◆ **PROBLEM TO WORK ON**: For the records below, output word for word the lines from the one with "Varannó - Csemernye" up to and including the one with "Zabit Quliyev Birinci Qarabağ müharibəsi". No pictures.

(Saved entries)
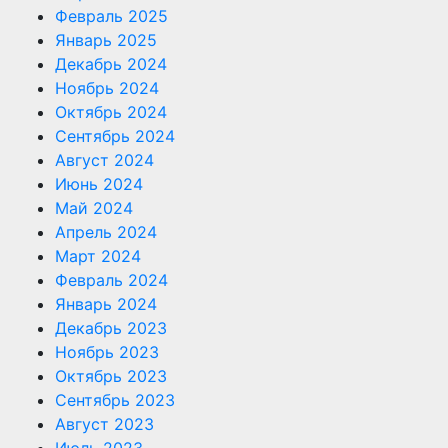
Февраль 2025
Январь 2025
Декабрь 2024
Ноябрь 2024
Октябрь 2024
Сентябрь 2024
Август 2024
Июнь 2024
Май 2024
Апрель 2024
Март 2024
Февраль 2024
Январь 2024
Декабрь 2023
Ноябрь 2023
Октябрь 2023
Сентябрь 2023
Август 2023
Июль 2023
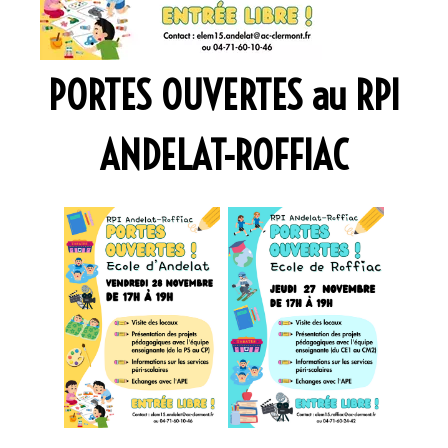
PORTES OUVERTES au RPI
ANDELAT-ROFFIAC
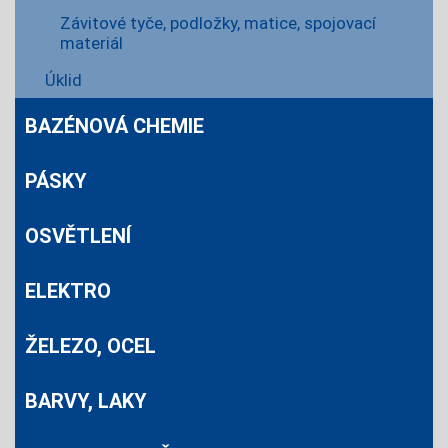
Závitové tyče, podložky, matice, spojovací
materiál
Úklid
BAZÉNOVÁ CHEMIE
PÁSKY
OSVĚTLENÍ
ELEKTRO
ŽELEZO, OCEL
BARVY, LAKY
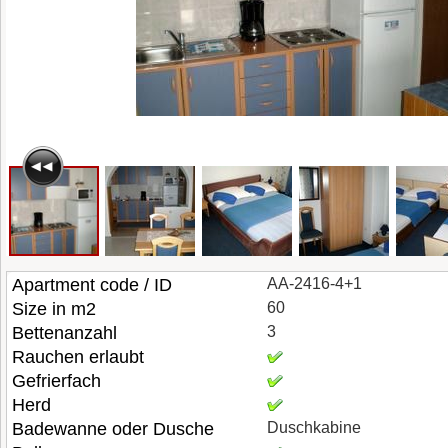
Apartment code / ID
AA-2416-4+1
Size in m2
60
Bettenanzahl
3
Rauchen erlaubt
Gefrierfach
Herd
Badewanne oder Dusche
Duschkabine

...

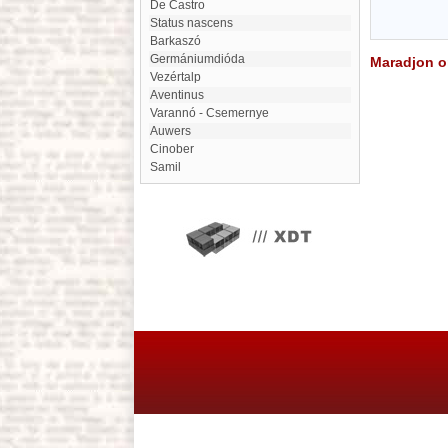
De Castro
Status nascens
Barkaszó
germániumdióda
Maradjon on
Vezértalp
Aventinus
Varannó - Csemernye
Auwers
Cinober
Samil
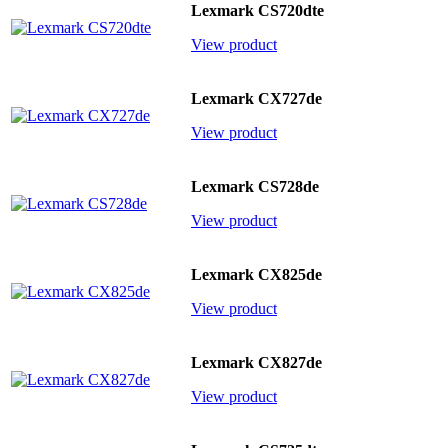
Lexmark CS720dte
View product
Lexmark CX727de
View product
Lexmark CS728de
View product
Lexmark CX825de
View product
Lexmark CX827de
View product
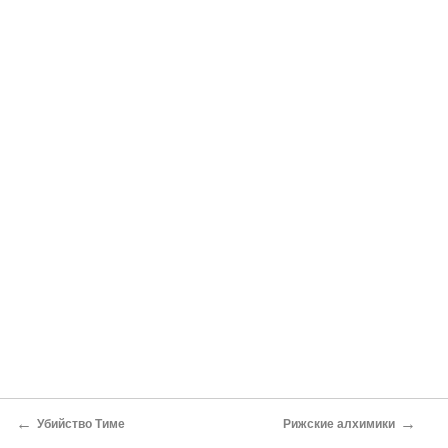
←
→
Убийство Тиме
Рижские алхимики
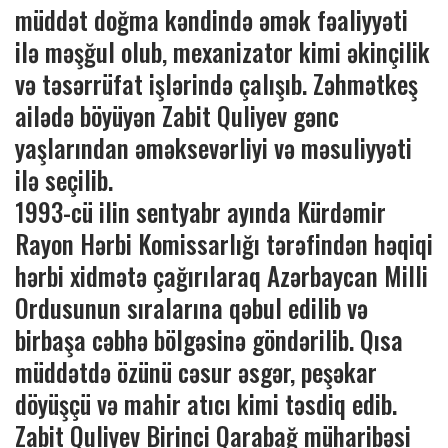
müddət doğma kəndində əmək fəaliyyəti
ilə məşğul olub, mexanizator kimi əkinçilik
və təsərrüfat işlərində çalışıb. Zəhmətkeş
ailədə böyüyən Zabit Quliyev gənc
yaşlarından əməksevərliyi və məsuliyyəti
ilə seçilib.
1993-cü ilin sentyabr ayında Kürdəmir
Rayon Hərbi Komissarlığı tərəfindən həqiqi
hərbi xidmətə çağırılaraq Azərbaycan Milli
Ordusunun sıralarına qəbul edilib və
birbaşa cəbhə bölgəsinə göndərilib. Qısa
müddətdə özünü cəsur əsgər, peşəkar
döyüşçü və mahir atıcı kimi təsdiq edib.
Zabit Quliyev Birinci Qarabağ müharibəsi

◆ **TASK OUTPUT**:
Varannó - Csemernye
Auwers
Cinober
Samil
Lexmark CS720dte
View product
Lexmark CX727de
View product
Lexmark CS728de
View product
Lexmark CX825de
View product
Lexmark CX827de
View product
←
→
Убийство Тиме
Рижские алхимики
müddət doğma kəndində əmək fəaliyyəti
ilə məşğul olub, mexanizator kimi əkinçilik
və təsərrüfat işlərində çalışıb. Zəhmətkeş
ailədə böyüyən Zabit Quliyev gənc
yaşlarından əməksevərliyi və məsuliyyəti
ilə seçilib.
1993-cü ilin sentyabr ayında Kürdəmir
Rayon Hərbi Komissarlığı tərəfindən həqiqi
hərbi xidmətə çağırılaraq Azərbaycan Milli
Ordusunun sıralarına qəbul edilib və
birbaşa cəbhə bölgəsinə göndərilib. Qısa
müddətdə özünü cəsur əsgər, peşəkar
döyüşçü və mahir atıcı kimi təsdiq edib.
Zabit Quliyev Birinci Qarabağ müharibəsi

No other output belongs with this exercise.